For 1. maybe we could automatically put those items into the bookmarks bar for people
For 2. we remember the search terms used and the pages clicked on in the search and store/display that so people can more easily search again for those pages
For 3. maybe we can know where the browser was launched from and save that so that we can store "link was found from #epiphany had this link 3 days ago"
For 4. Maybe this is where we create a search applet that searches history + bookmarks and shows results in a dynamic query system or forwards the search on to google if nothing is found locally.

What I'd like to do is (maybe) 2 things. 

First start working new ideas for handling bookmarks, I think there's lots of ways to look at bookmarks and page history data, like I mentioned.  But we need to work out the ideas and then design based off that.

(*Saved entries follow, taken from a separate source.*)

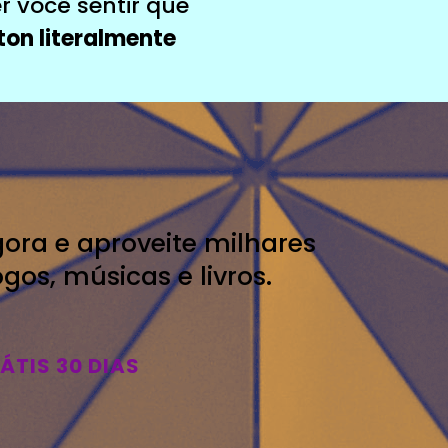
 você sentir que
ton literalmente
gora e aproveite milhares
jogos, músicas e livros.
ÁTIS 30 DIAS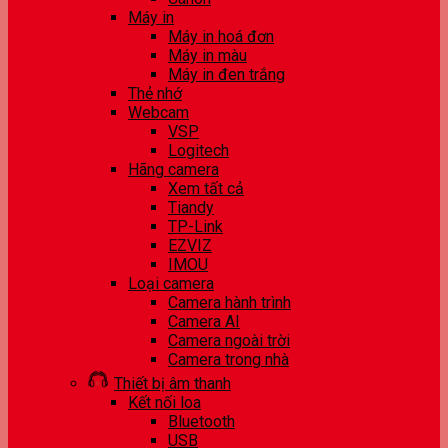
Máy in
Máy in hoá đơn
Máy in màu
Máy in đen trắng
Thẻ nhớ
Webcam
VSP
Logitech
Hãng camera
Xem tất cả
Tiandy
TP-Link
EZVIZ
IMOU
Loại camera
Camera hành trình
Camera AI
Camera ngoài trời
Camera trong nhà
Thiết bị âm thanh
Kết nối loa
Bluetooth
USB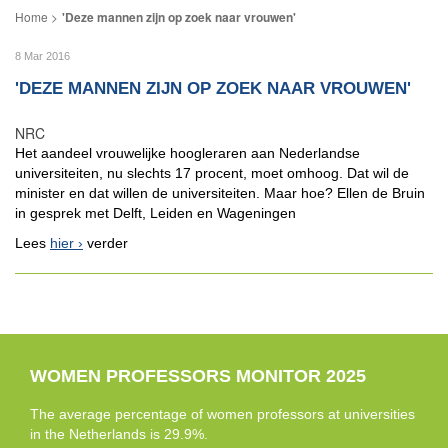
'Deze mannen zijn op zoek naar vrouwen'
8 Mar 2016
'DEZE MANNEN ZIJN OP ZOEK NAAR VROUWEN'
NRC
Het aandeel vrouwelijke hoogleraren aan Nederlandse
universiteiten, nu slechts 17 procent, moet omhoog. Dat wil de
minister en dat willen de universiteiten. Maar hoe? Ellen de Bruin
in gesprek met Delft, Leiden en Wageningen
Lees
hier
verder
WOMEN PROFESSORS MONITOR 2025
The average percentage of women professors at universities
in the Netherlands is 29.9%.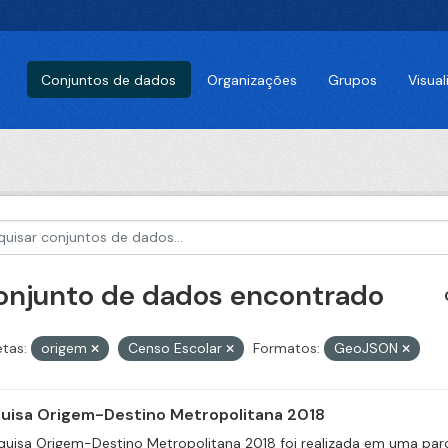
Conjuntos de dados
Organizações
Grupos
Visua
conjunto de dados encontrado
etas:
origem
Censo Escolar
Formatos:
GeoJSON
uisa Origem-Destino Metropolitana 2018
quisa Origem-Destino Metropolitana 2018 foi realizada em uma parcer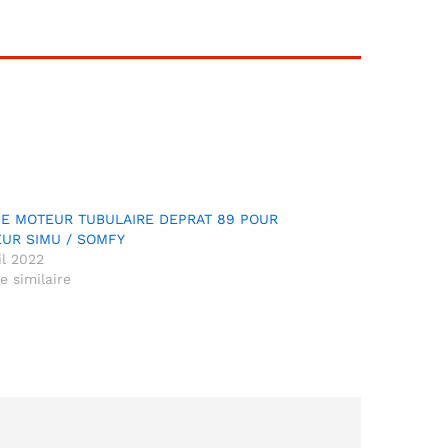
E MOTEUR TUBULAIRE DEPRAT 89 POUR
UR SIMU / SOMFY
il 2022
le similaire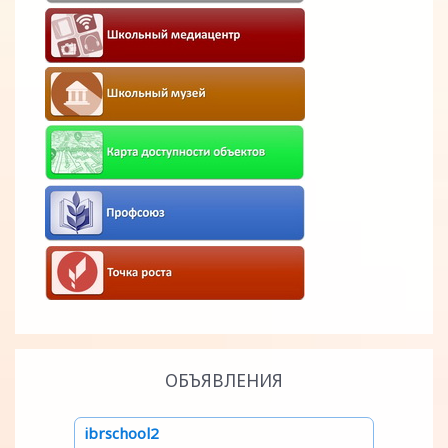
ОБЪЯВЛЕНИЯ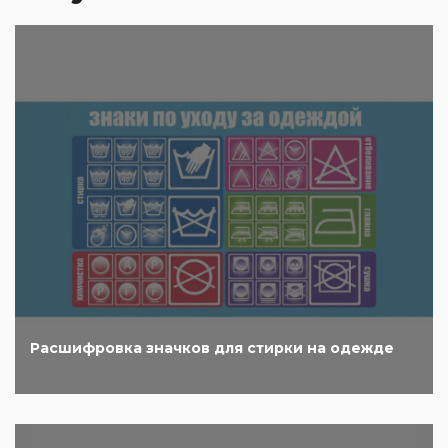
Расшифровка значков для стирки на одежде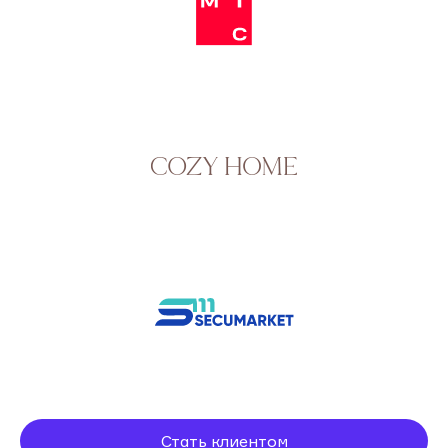
Стать клиентом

I think it's very important to drop existing assumptions about what a browser is in this project.  This is why my second point is to create a little experimental project that allows people to drop those assumptions and work on new ideas.  It's hard, if not impossible to be creative when you have all the constraints of the existing system on you.  What's not intended with this is that we'll create something entirely new and scrap everything we've already done.  The idea is to branch, work out interesting ideas people have, then look into folding those ideas back into the mainline.

So the second piece is to start creating an experimental project, maybe we can base it off pygtk + pymoz to quickly work on experimenting with the browser.  We call this thing the epiphany-research module.  The whole purpose of this module is to have a testing and proving ground for new ideas.  I don't know that this module needs to reside in CVS, but we should have a common place for people to work on new ideas.

I've been trying to use epiphany-extensions for this, however it's not working out.  I can create menu items and a few other things that might be needed, but I can't do other totally crack things like replace the mozembed with a list view for search results.  And I can't seem to take over the URL entry, suffice it to say that there's lots of stuff I'm touching that I don't think epiphany-extensions was meant or wants to touch.

And finally

I'd be really cool to see lots of activity on this list related to these kinds of research ideas.  With a quick base to work off of I'm hoping that more people will be able to find developers to work with ideas and more people will be able to work out ideas of their own.

Perhaps it would be a good idea to pre-pend [RESEARCH] to your email subject if you want to discuss a research idea you're working on.  And even better, if you don't have a programmer to work with, pre-pend [RESEARCH-IDEA] so we know you're just proposing an idea that someone could work on.